Research Project: Metabolic and Epigenetic Regulation of Nutritional Metabolism

Location: Children's Nutrition Research Center

Title: Leptin decreases gluconeogenesis and gluconeogenic substrate availability in patients with lipodystrophy

Author
item QUAYE, EMMANUEL - National Institutes Of Health (NIH)
item CHACKO, SHAJI - Children'S Nutrition Research Center (CNRC)
item STARTZELL, MEGAN - National Institutes Of Health (NIH)
item BROWN, REBECCA - National Institutes Of Health (NIH)

Submitted to: Journal of Clinical Endocrinology and Metabolism
Publication Type: Peer Reviewed Journal
Publication Acceptance Date: 7/29/2023
Publication Date: 8/4/2023
Citation: Quaye, E., Chacko, S., Startzell, M., Brown, R.J. 2023. Leptin decreases gluconeogenesis and gluconeogenic substrate availability in patients with lipodystrophy. Journal of Clinical Endocrinology and Metabolism. 109(1):e209-e215. https://doi.org/10.1210/clinem/dgad445.
DOI: https://doi.org/10.1210/clinem/dgad445

Interpretive Summary: Lipodystrophy is a rare disease where the body doesn't have enough fat tissue and a hormone called leptin. This can cause problems with metabolism similar to what happens in obesity. In patients with lipodystrophy, treatment with synthetic leptin reduces blood glucose level and decreases energy expenditure. The objective of this research was to determine whether synthetic leptin treatment in patients with lipodystrophy would reduce glucose production in the liver, an energy-requiring process by decreasing carbon sources such as lactate, alanine and glycerol. Scientists in Houston, Texas demonstrated that synthetic leptin treatment in lipodystrophy patients reduced glucose production in the liver likely through decreased availability of carbon sources such as alanine, lactate and glycerol. This also improved how sensitive the patients' bodies were to insulin and made their blood sugar levels better. These findings provide insights for future research to find effective treatments for leptin deficient condition. It also suggests that treatments targeting the breakdown of proteins might help improve how the body handles sugar in conditions like insulin resistance.

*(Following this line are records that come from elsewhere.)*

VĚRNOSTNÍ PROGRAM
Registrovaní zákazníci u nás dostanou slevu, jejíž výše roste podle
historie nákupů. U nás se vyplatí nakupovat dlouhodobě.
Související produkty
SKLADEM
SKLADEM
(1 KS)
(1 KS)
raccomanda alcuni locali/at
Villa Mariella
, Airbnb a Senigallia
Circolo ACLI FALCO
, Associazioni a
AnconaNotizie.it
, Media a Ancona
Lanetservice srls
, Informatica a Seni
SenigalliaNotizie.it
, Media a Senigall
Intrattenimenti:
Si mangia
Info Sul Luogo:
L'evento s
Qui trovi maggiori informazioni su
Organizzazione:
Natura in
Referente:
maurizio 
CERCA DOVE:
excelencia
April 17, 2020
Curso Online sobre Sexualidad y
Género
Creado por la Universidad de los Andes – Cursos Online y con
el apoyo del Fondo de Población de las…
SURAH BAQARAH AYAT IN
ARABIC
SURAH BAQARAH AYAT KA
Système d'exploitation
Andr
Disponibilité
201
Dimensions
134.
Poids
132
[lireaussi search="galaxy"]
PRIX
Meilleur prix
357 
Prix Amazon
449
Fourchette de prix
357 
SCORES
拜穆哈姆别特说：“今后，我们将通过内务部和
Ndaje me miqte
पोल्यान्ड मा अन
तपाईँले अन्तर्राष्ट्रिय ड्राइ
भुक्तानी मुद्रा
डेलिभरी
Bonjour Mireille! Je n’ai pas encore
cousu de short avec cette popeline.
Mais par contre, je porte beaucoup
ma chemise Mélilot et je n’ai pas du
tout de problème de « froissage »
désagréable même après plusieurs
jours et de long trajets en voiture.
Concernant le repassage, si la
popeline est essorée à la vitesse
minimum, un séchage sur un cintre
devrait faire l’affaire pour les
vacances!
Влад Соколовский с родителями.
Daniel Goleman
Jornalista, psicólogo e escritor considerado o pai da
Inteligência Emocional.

Technical Abstract: The effects of leptin, an adipocyte-derived hormone that signals overall energy sufficiency, can only be studied in leptin-deficient conditions. In patients with lipodystrophy, a rare disease and unique model of leptin deficiency, treatment with recombinant leptin (metreleptin) improves glycemia and decreases energy expenditure. We hypothesized that these improvements might be mediated by reduced gluconeogenesis (GNG), an energy-requiring process. To determine the effects of metreleptin on GNG and GNG substrates. This was a single-arm prospective study of metreleptin administration in 15 patients with lipodystrophy, 9 of whom had data on GNG (NIH, 2013-2018). We analyzed total GNG, insulin-mediated suppression of GNG, glycerol, palmitate, alanine, lactate, peripheral and hepatic insulin sensitivity, and markers of glycemia (eg, HbA1c, glucose, fasting insulin). Metreleptin administration decreased basal GNG, increased insulin-mediated suppression of GNG, and improved insulin sensitivity and markers of glycemic control. Metreleptin reduced carbon sources for GNG, including plasma alanine and lactate, and rate of appearance (Ra) of glycerol, and decreased Ra of palmitate, a driver of GNG. Glycerol and palmitate Ra correlated with GNG prior to but not during metreleptin administration. Alanine strongly correlated with GNG both before and during metreleptin administration. Metreleptin treatment in patients with lipodystrophy reduced GNG likely through decreased availability of carbon sources for gluconeogenesis, such as alanine, lactate, and glycerol. Associations between alanine and GNG persisted after metreleptin treatment while correlations with glycerol and palmitate Ra did not persist, suggesting reduced importance of lipolysis as a driver of GNG in the leptin-replete state.